Gadfly Greg LeRoy on why tax incentives don’t work




Q: Is it fair to call you a critic of public incentives for the auto industry?

A: I’m very much a critic. There is a bipartisan dogma from both Democrats and Republicans that tax breaks work, and I challenge the widely held view that they do.

Are there good incentives and bad incentives?

I’m not against incentives per se. If you go back to the academic view of public incentives, I’m comfortable with that — which is this: If there is something that should happen, but it isn’t happening, and it won’t happen until public dollars reduce private risk, then that’s fine. A food desert needs a grocery store and hasn’t had one for a decade. Or citizens are released from prison and can’t get hired — there are a lot of examples.

But I believe what we’re talking about are incentive programs that have become windfalls. They are gimmes. They’ve just become part of the calculus of what companies expect to get to invest in a plant.

What’s happening with incentives right now as they relate to the auto industry?

The auto industry has an outsized role in this story. It’s such an important industry and drives so much of the GDP, but it’s become the Wild West. This story goes back to the early 1950s, when you first heard the United Auto Workers complaining that Southern states were using this new tool called industrial revenue bonds to help employers run away from industrial cities, run away from unions or run away from aging cost structures. The rise of the interstate highway system made it easier to operate plants in the South, as did the advent of air conditioning.

What we saw in those days was the rise of site selection companies that helped companies move South and offshore. Today, there are hundreds of site selection companies operating out there. The country has developed a very corporate-dominated site location system developed by site consultants to maximize the leverage that companies have over governments.

There was public backlash to the incentives packages that recently went to Amazon’s second headquarters, more than $2 billion. People were protesting in the street. Do you see that public response having any impact on future auto plant projects?

I believe it will. The reaction to Amazon has been clear. I’m hearing people on Capitol Hill say that this is a live issue, from activists and others. European countries don’t do this. If Amazon had decided to put HQ2 in Paris or London, they wouldn’t have gotten a dime.

Interestingly, the Amazon HQ2 site competition was really only the sixth public auction for a corporate investment in U.S. history. The practice was started by the auto industry. The first one was the Saturn project in the early 1980s. Then Boeing did it three times — for the 787, for the headquarters and then for the 777. Tesla did it for the Gigafactory, which went to Reno, and now Amazon just did it.

What do you predict will be the reaction?

I hope it will be that states stop doing this. It’s a race to the bottom. One particular piece of low-hanging fruit that should be stopped, in my opinion, is the practice that we call interstate job fraud.
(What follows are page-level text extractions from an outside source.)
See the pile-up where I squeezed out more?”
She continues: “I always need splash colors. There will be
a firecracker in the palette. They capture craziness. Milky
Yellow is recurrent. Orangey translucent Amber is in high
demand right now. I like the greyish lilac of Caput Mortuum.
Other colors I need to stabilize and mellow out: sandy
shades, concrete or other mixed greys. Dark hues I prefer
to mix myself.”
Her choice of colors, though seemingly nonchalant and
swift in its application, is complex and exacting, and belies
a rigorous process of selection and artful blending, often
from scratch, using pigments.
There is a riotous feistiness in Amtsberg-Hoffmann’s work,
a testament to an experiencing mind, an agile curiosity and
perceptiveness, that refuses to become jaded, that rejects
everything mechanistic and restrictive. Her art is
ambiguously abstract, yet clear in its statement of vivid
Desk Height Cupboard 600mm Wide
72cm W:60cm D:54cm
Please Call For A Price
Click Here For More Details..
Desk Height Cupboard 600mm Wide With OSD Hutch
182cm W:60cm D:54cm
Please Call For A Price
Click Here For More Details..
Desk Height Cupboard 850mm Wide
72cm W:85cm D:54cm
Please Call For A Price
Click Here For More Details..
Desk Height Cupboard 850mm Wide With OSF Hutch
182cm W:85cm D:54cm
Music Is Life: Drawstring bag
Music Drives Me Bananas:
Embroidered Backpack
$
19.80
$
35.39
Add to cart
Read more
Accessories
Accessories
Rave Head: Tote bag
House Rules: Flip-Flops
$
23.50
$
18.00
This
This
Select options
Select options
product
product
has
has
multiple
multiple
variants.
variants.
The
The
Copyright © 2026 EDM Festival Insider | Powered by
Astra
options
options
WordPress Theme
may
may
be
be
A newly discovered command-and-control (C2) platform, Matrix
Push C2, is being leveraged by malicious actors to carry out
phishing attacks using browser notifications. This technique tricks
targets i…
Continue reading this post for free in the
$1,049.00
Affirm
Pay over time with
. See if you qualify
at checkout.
That’s where you provide a company with tax incentives to simply move across the state line. The new state calls them new jobs. But all they did was close one plant and open another one.

A devil’s advocate question — what’s wrong with cities and states in the South competing for auto industry projects by being willing to spend tax dollars to improve roads and infrastructure?

That’s a fair question. The states can do what they want with their own money. But I think there’s a wage suppression issue here. Subsidies are being used to make it easier for companies to run away from unions in the North, or to use the threat of moving away during union organizing drives in the North.

General Motors has said it’s going to idle a number of plants in the upper Midwest. Would you argue that Michigan or Ohio would be wrong to attempt to reverse those decisions by offering GM aggressive incentives packages to keep the plants open?

I would counter that they already have. But plants close anyway. Michigan and Ohio have given massive deals to the Detroit 3 and to some suppliers there. They’ve been spending heavily on automotive packages for a long time.

North Carolina last year offered $1.6 billion in incentives to attract the new Mazda-Toyota auto assembly project. And despite that, the project went to Alabama, which offered far less in incentives. What was your reaction?

It’s a vivid example of the axiom we preach here, which is that incentives don’t work. They can’t — they’re too small. If you look at tax incentives compared to the total cost of doing business, they’re only a small piece of it. State and local taxes typically represent about 1.8 percent of overhead.

What a manufacturer really looks for is good local schools, good roads, low taxes, simple regulations and good universities. And incentive deals reduce their ability to provide those things.